June 1, 2010
By Steven M. Ellis
Div. One in an unpublished opinion said that Richard Gibson’s action was not a strategic lawsuit against public participation because the posts describing his alleged character flaws and improper conduct were neither political speech nor speech on a matter of public interest.
Gibson, who has advertised his legal practice on Craigslist, filed suit against the unknown posters in 2008 after what he claimed were several years of alleged anonymous, derogatory postings on community discussion boards at Craigslist and on Google’s “Blogspot.”
He said the posts included his office’s mailing and e-mail addresses, his office telephone number and his State Bar number, and, among others, accused him of breaking numerous criminal laws, harassment and stalking, violating the California Rules of Professional Conduct, being mentally ill, threatening the posters with violence, expressing bigotry and using illegal drugs.
The posts also urged readers not to use Gibson as an attorney, threatened him with physical harm and encouraged readers to send him computer viruses, Gibson said. He contended the unknown poster or posters also made similar allegations in e-mails to apparently randomly-selected attorneys in Los Angeles County and in e-mails to Gibson about the postings.
Anonymous messages targeting Gibson on Craigslist have continued, with at least one having been posted as recently as Friday afternoon.
Gibson—who has no public record of discipline, according to the State Bar’s website—said the opinion confirmed that “harassing someone on the Internet is not a political issue, it’s a private thing.” He commented that “there’s a lot of anonymous stalking going on on the Internet,” and said that “if there’s any larger significance [to the decision]…it’s that…if you figure out who’s doing it, you can do something about it.”
Gibson ultimately amended his complaint to name Justin Swingle as a defendant after obtaining Swingle’s name through a subpoena. Asked why Swingle singled him out, Gibson said “it’s really bizarre…I’ve never met, never spoken, never done business with him.”
Swingle answered Gibson’s complaint with allegations that the attorney had deleted Swingle’s Craigslist posts by illegally “flagging” them for violations of the website’s guidelines or policies in an attempt to prevent Swingle from engaging in speech on political issues ranging from illegal immigration to religious bigotry. Posts are removed from Craigslist if enough users “flag” them, or if the website’s staff independently determines a post to be improper.

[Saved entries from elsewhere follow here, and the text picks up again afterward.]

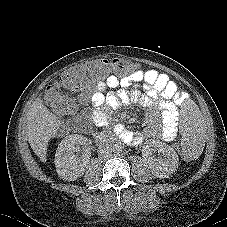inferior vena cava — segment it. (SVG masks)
<instances>
[{
	"label": "inferior vena cava",
	"instance_id": "1",
	"mask_svg": "<svg viewBox=\"0 0 227 227\" xmlns=\"http://www.w3.org/2000/svg\"><path fill=\"white\" fill-rule=\"evenodd\" d=\"M112 148L109 144L103 143L98 147V155L100 158H108L112 155Z\"/></svg>",
	"mask_w": 227,
	"mask_h": 227
}]
</instances>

Swingle also brought causes of action alleging intentional infliction of emotional distress and violation of the constitutional right to free speech, and then moved to strike Gibson’s complaint, admitting that he posted some of the messages but arguing he was engaged in protected political speech.
Los Angeles Superior Court Judge Paul Gutman denied the motion because Swingle failed to file it within 60 days of Gibson’s initial complaint.
On appeal, Presiding Justice Robert M. Mallano agreed with Swingle that the motion was timely because it was filed within 60 days of an amended complaint naming Swingle’s trust as a second defendant. However, the justice denied relief because Gibson’s claims “are not based on statements made in connection with a public issue.”
Under California’s anti-SLAPP statute, which applies to suits aimed at preventing citizens from exercising their political rights or punishing those who do, a defendant seeking to strike the complaint must show that the challenged cause of action arises from protected activity, such as speech on a public issue. If the defendant meets this burden, the plaintiff must then show a probability of success in order to keep the case alive.
But Mallano said Swingle failed to meet the initial burden. Opining that the anti-SLAPP statute’s focus is the defendant’s activity that gives rise to the asserted liability, not the form of the plaintiff’s cause of action, and leaving for later the issue of whether Swingle’s comments were actually defamatory, he wrote: “Gibson’s claims are based on defendant’s alleged derogatory Internet posts, not on political statements.”
Justices Frances Rothschild and Victoria Gerrard Chaney joined Mallano in his opinion.
Gibson told the MetNews that in the course of his case he discovered that Swingle “does this with lots of people,” and speculated that it was “a power thing.”
He said trial on the defamation action was the next step, but commented:
“It’s weird; [Swingle] admits it, pretty much. His only defense is to say it’s true.”
Gibson maintained that such an assertion would be inaccurate.
Swingle’s counsel, Jeffrey Agnew of Ramona, could not be reached for comment.
The case is Gibson v. Swingle, B217082.
Copyright 2010 Metropolitan News Company
Kudos to Attorney Gibson for taking on the website and the jerk who posted a libelous commentary.
This is not a free speech matter. The Founding Fathers’ idea of free speech was that anyone could say what they wanted about political issues. That you could give a speech damning George Washington and not go to jail Or later, you could speak glowingly of Adolph Hitler or Joe Stalin and still walk the streets.
However, this right does not extend to lying with the intention of damaging someone’s livelihood. You do not have the right to call someone a child molester just because you wish him ill. Write it and it libel; say it, it is slander.
We need more aggrieved business owners, professionals, etc. to work to get relief from these miscreants whose false proclamations on websites is not protected “free speech”. It is interference with reputation with financial consequences.